Hidden Musicians: A Living Player Piano

Kenny Leung, resident pianist of Larkin in Stern Hall, can’t read music. Instead, he can play any song he knows by ear. He’s known for his adaptive medley—listeners shout out a song while he is playing and he transitions into it effortlessly. When I sat down in the Larkin lounge with him and asked for a demonstration, Leung transitioned from Macklemore’s “Thrift Shop,” to frat party fav “Get Low,” to “Radioactive” by Imagine Dragons.

“A big part of it is not really caring if you mess up or not,” Leung said. “I had totally given up on piano actually. I was never going to play the piano again, so I didn’t really care about messing up. I think that was one of the biggest factors in learning to improvise.” He took lessons from first until eighth grade when he stopped because he couldn’t read music.

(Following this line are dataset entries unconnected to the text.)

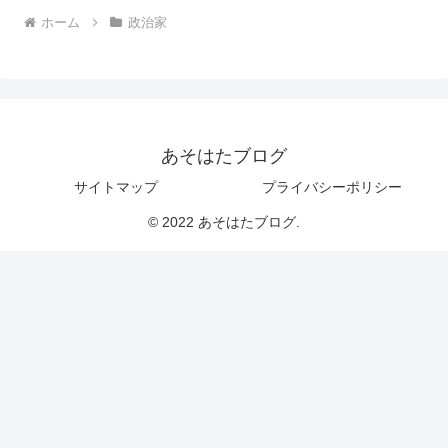
ホーム
政治家
あそはたブログ
サイトマップ
プライバシーポリシー
© 2022 あそはたブログ.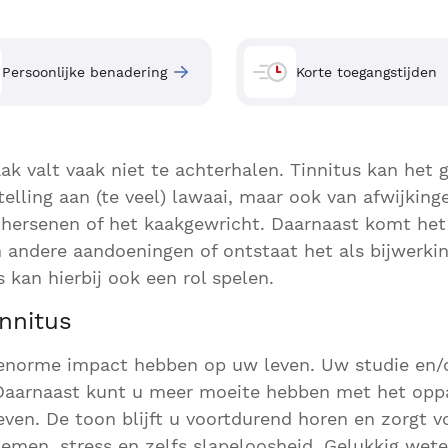
Persoonlijke benadering
Korte toegangstijden
ak valt vaak niet te achterhalen. Tinnitus kan het g
telling aan (te veel) lawaai, maar ook van afwijking
hersenen of het kaakgewricht. Daarnaast komt het 
an andere aandoeningen of ontstaat het als bijwerki
 kan hierbij ook een rol spelen.
nnitus
 enorme impact hebben op uw leven. Uw studie en/
. Daarnaast kunt u meer moeite hebben met het op
even. De toon blijft u voortdurend horen en zorgt v
emen, stress en zelfs slapeloosheid. Gelukkig wet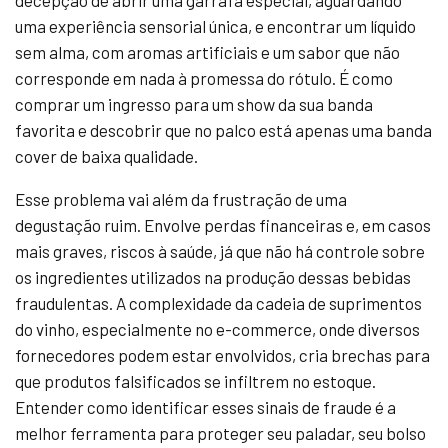
decepção de abrir uma garrafa especial, aguardando
uma experiência sensorial única, e encontrar um líquido
sem alma, com aromas artificiais e um sabor que não
corresponde em nada à promessa do rótulo. É como
comprar um ingresso para um show da sua banda
favorita e descobrir que no palco está apenas uma banda
cover de baixa qualidade.
Esse problema vai além da frustração de uma
degustação ruim. Envolve perdas financeiras e, em casos
mais graves, riscos à saúde, já que não há controle sobre
os ingredientes utilizados na produção dessas bebidas
fraudulentas. A complexidade da cadeia de suprimentos
do vinho, especialmente no e-commerce, onde diversos
fornecedores podem estar envolvidos, cria brechas para
que produtos falsificados se infiltrem no estoque.
Entender como identificar esses sinais de fraude é a
melhor ferramenta para proteger seu paladar, seu bolso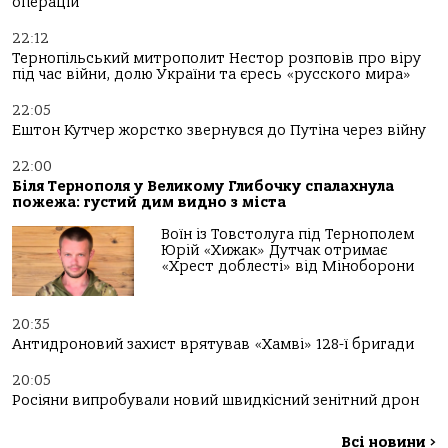
операцій
22:12
Тернопільський митрополит Нестор розповів про віру
під час війни, долю України та єресь «русского мира»
22:05
Ештон Кутчер жорстко звернувся до Путіна через війну
22:00
Біля Тернополя у Великому Глибочку спалахнула
пожежа: густий дим видно з міста
Воїн із Товстолуга під Тернополем
Юрій «Хижак» Дутчак отримає
«Хрест доблесті» від Міноборони
20:35
Антидроновий захист врятував «Хамві» 128-ї бригади
20:05
Росіяни випробували новий швидкісний зенітний дрон
Всі новини
>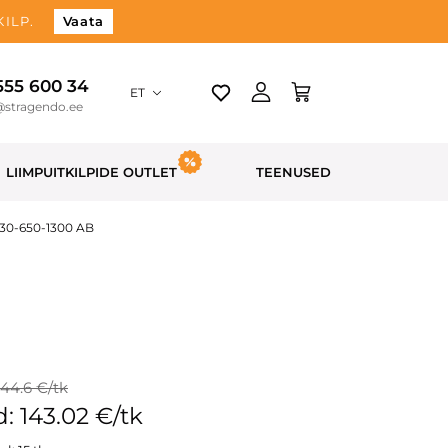
ILP.
Vaata
 555 600 34
ET
@stragendo.ee
LIIMPUITKILPIDE OUTLET
TEENUSED
 30-650-1300 AB
144.6 €/tk
: 143.02 €/tk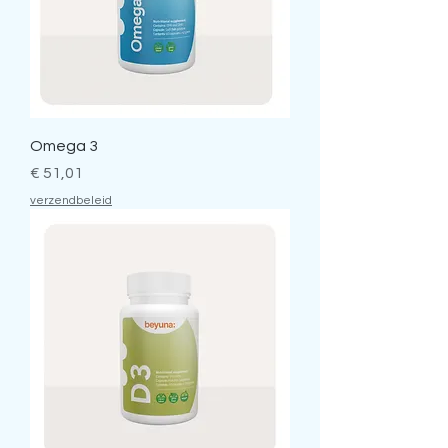
Omega 3
Prijs
€ 51,01
verzendbeleid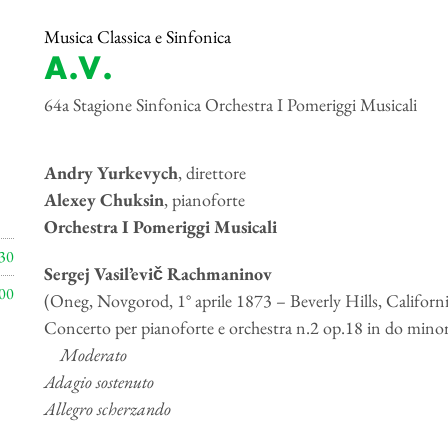
Musica Classica e Sinfonica
A.V.
64a Stagione Sinfonica Orchestra I Pomeriggi Musicali
Andry Yurkevych
, direttore
Alexey Chuksin
, pianoforte
Orchestra I Pomeriggi Musicali
30
Sergej Vasil’evič Rachmaninov
00
(Oneg, Novgorod, 1° aprile 1873 – Beverly Hills, Californ
Concerto per pianoforte e orchestra n.2 op.18 in do mino
Moderato
Adagio sostenuto
Allegro scherzando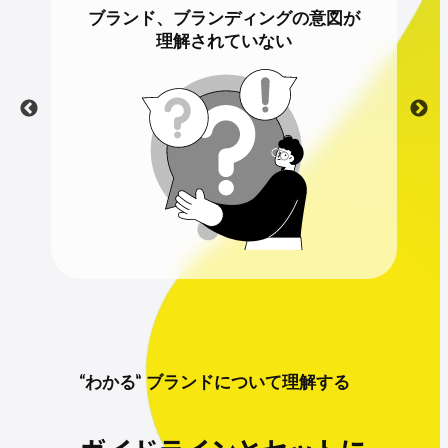
る
ブランド、ブランディングの意図が
理解されていない
“わかる” ブランドについて理解する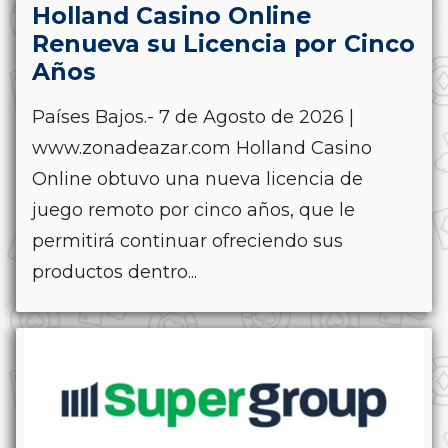
Holland Casino Online
Renueva su Licencia por Cinco
Años
Países Bajos.- 7 de Agosto de 2026 |
www.zonadeazar.com Holland Casino
Online obtuvo una nueva licencia de
juego remoto por cinco años, que le
permitirá continuar ofreciendo sus
productos dentro...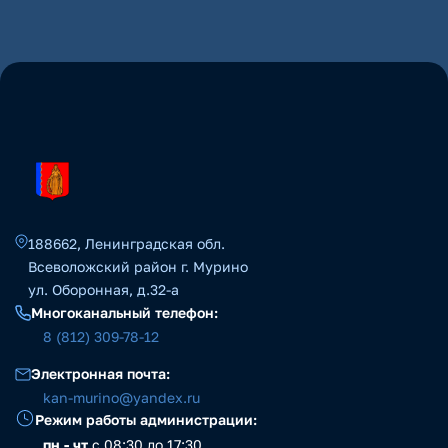
188662, Ленинградская обл.
Всеволожский район г. Мурино
ул. Оборонная, д.32-а
Многоканальный телефон:
8 (812) 309-78-12
Электронная почта:
kan-murino@yandex.ru
Режим работы администрации:
пн - чт
с 08:30 до 17:30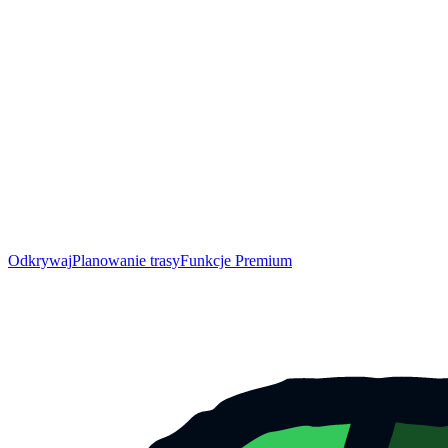
Odkrywaj
Planowanie trasy
Funkcje Premium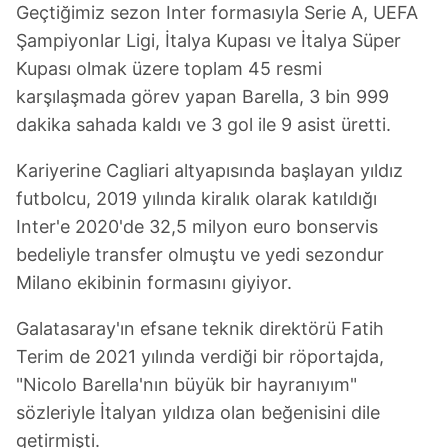
Geçtiğimiz sezon Inter formasıyla Serie A, UEFA
kullanılmaktadır. Diğer çerezler, sitemizin daha işlevsel
kılınması ve kişiselleştirilmesi ve sizlere yönelik
Şampiyonlar Ligi, İtalya Kupası ve İtalya Süper
reklam/pazarlama faaliyetlerinin yapılması, amaçlarıyla
Kupası olmak üzere toplam 45 resmi
sınırlı olarak açık rızanız dahilinde kullanılacaktır.
karşılaşmada görev yapan Barella, 3 bin 999
dakika sahada kaldı ve 3 gol ile 9 asist üretti.
Çerezlere ilişkin tercihlerinizi aşağıda yer alan panel
vasıtasıyla belirleyebilirsiniz. Çerezlere ilişkin detaylı bilgi
Kariyerine Cagliari altyapısında başlayan yıldız
için Ayarlar butonuna tıklayabilir,
Çerez Bilgilendirme
futbolcu, 2019 yılında kiralık olarak katıldığı
Metnimizi
ziyaret edebilirsiniz.
Inter'e 2020'de 32,5 milyon euro bonservis
6698 sayılı Kişisel Verilerin Korunması Kanunu uyarınca
bedeliyle transfer olmuştu ve yedi sezondur
hazırlanmış Aydınlatma Metnimizi okumak ve sitemizde
Milano ekibinin formasını giyiyor.
ilgili mevzuata uygun olarak kullanılan çerezlerle ilgili bilgi
almak için lütfen
tıklayınız
.
Galatasaray'ın efsane teknik direktörü Fatih
Terim de 2021 yılında verdiği bir röportajda,
"Nicolo Barella'nın büyük bir hayranıyım"
sözleriyle İtalyan yıldıza olan beğenisini dile
getirmişti.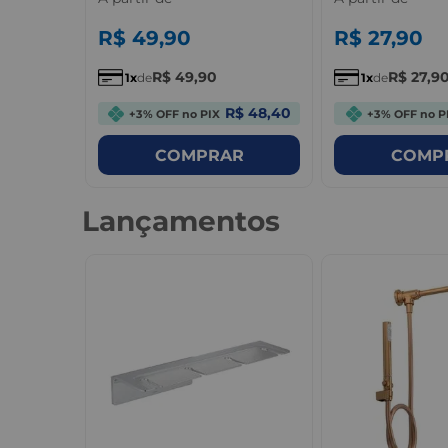
R$
49
,
90
R$
27
,
90
R$
49
,
90
R$
27
,
9
1
de
1
de
R$ 0,98
R$ 48,40
+3% OFF no PIX
+3% OFF no P
R
COMPRAR
COMP
Lançamentos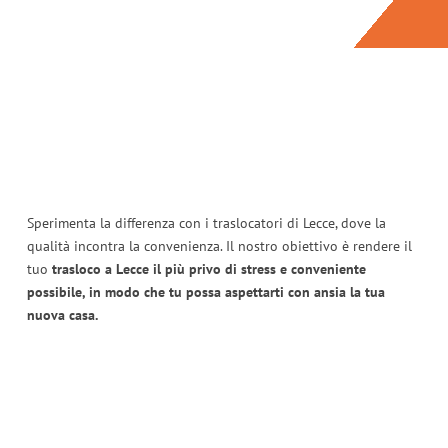
Sperimenta la differenza con i traslocatori di Lecce, dove la
qualità incontra la convenienza. Il nostro obiettivo è rendere il
tuo
trasloco a Lecce il più privo di stress e conveniente
possibile, in modo che tu possa aspettarti con ansia la tua
nuova casa.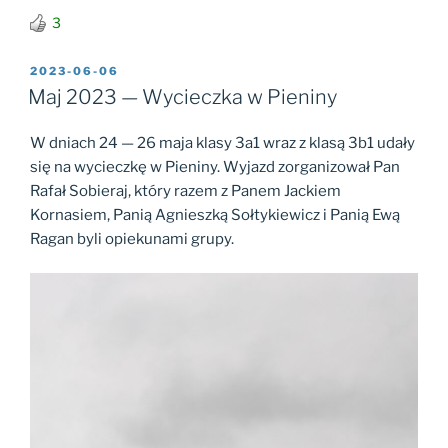
3
OPUBLIKOWANE
2023-06-06
W
Maj 2023 — Wycieczka w Pieniny
W dniach 24 — 26 maja klasy 3a1 wraz z klasą 3b1 udały
się na wycieczkę w Pieniny. Wyjazd zorganizował Pan
Rafał Sobieraj, który razem z Panem Jackiem
Kornasiem, Panią Agnieszką Sołtykiewicz i Panią Ewą
Ragan byli opiekunami grupy.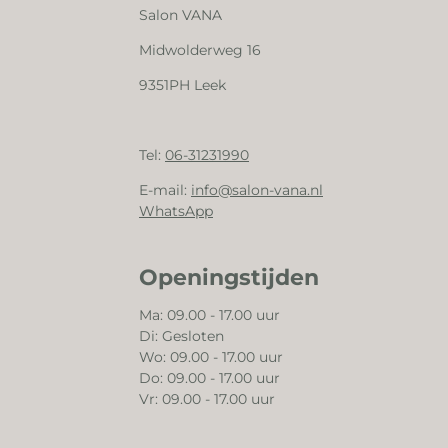
Salon VANA
Midwolderweg 16
9351PH Leek
Tel:
06-31231990
E-mail:
info@salon-vana.nl
WhatsApp
Openingstijden
Ma: 09.00 - 17.00 uur
Di: Gesloten
Wo: 09.00 - 17.00 uur
Do: 09.00 - 17.00 uur
Vr: 09.00 - 17.00 uur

For years, he could only play a song if his teacher played it for him first. In high school, he began playing songs that were on the radio. He would guess-and-check the melody, then layer on bass patterns and chords.

In order to play an adaptive medley, Leung transposes every song into the same key so that he can easily transition between them.  “I like the key of G. It’s pretty simple and it’s my default,” said Leung. He considers it his “own personal key.” “I try to abstract the relations between all the chords I hear in the song. I’ve attributed certain emotions to every chord. For example, the C chord is anticipatory. I know what kind of emotions each chord produces and I play off of that.”

Leung prefers to play with groups of people, who give him song recommendations and sing along with him. He is well known in the dorm for singing rather than for piano, and he and his friends often take explicit rap songs and perform them acoustically. “Get Low” is a dorm favorite. “When it’s 3 am and we’re all in the lounge and everyone’s really bored, I’ll sit down at the piano and start narrating all of our lives. But that only happens after 3 am.”

While Leung is taking a more active role in music at Stanford by doing regular performances at the CoHo with a friend, he is conflicted about taking formal lessons and learning to read sheet music. “I don’t want to lose my own personal touch on music. I don’t want to feel like I have to conform to some structure.”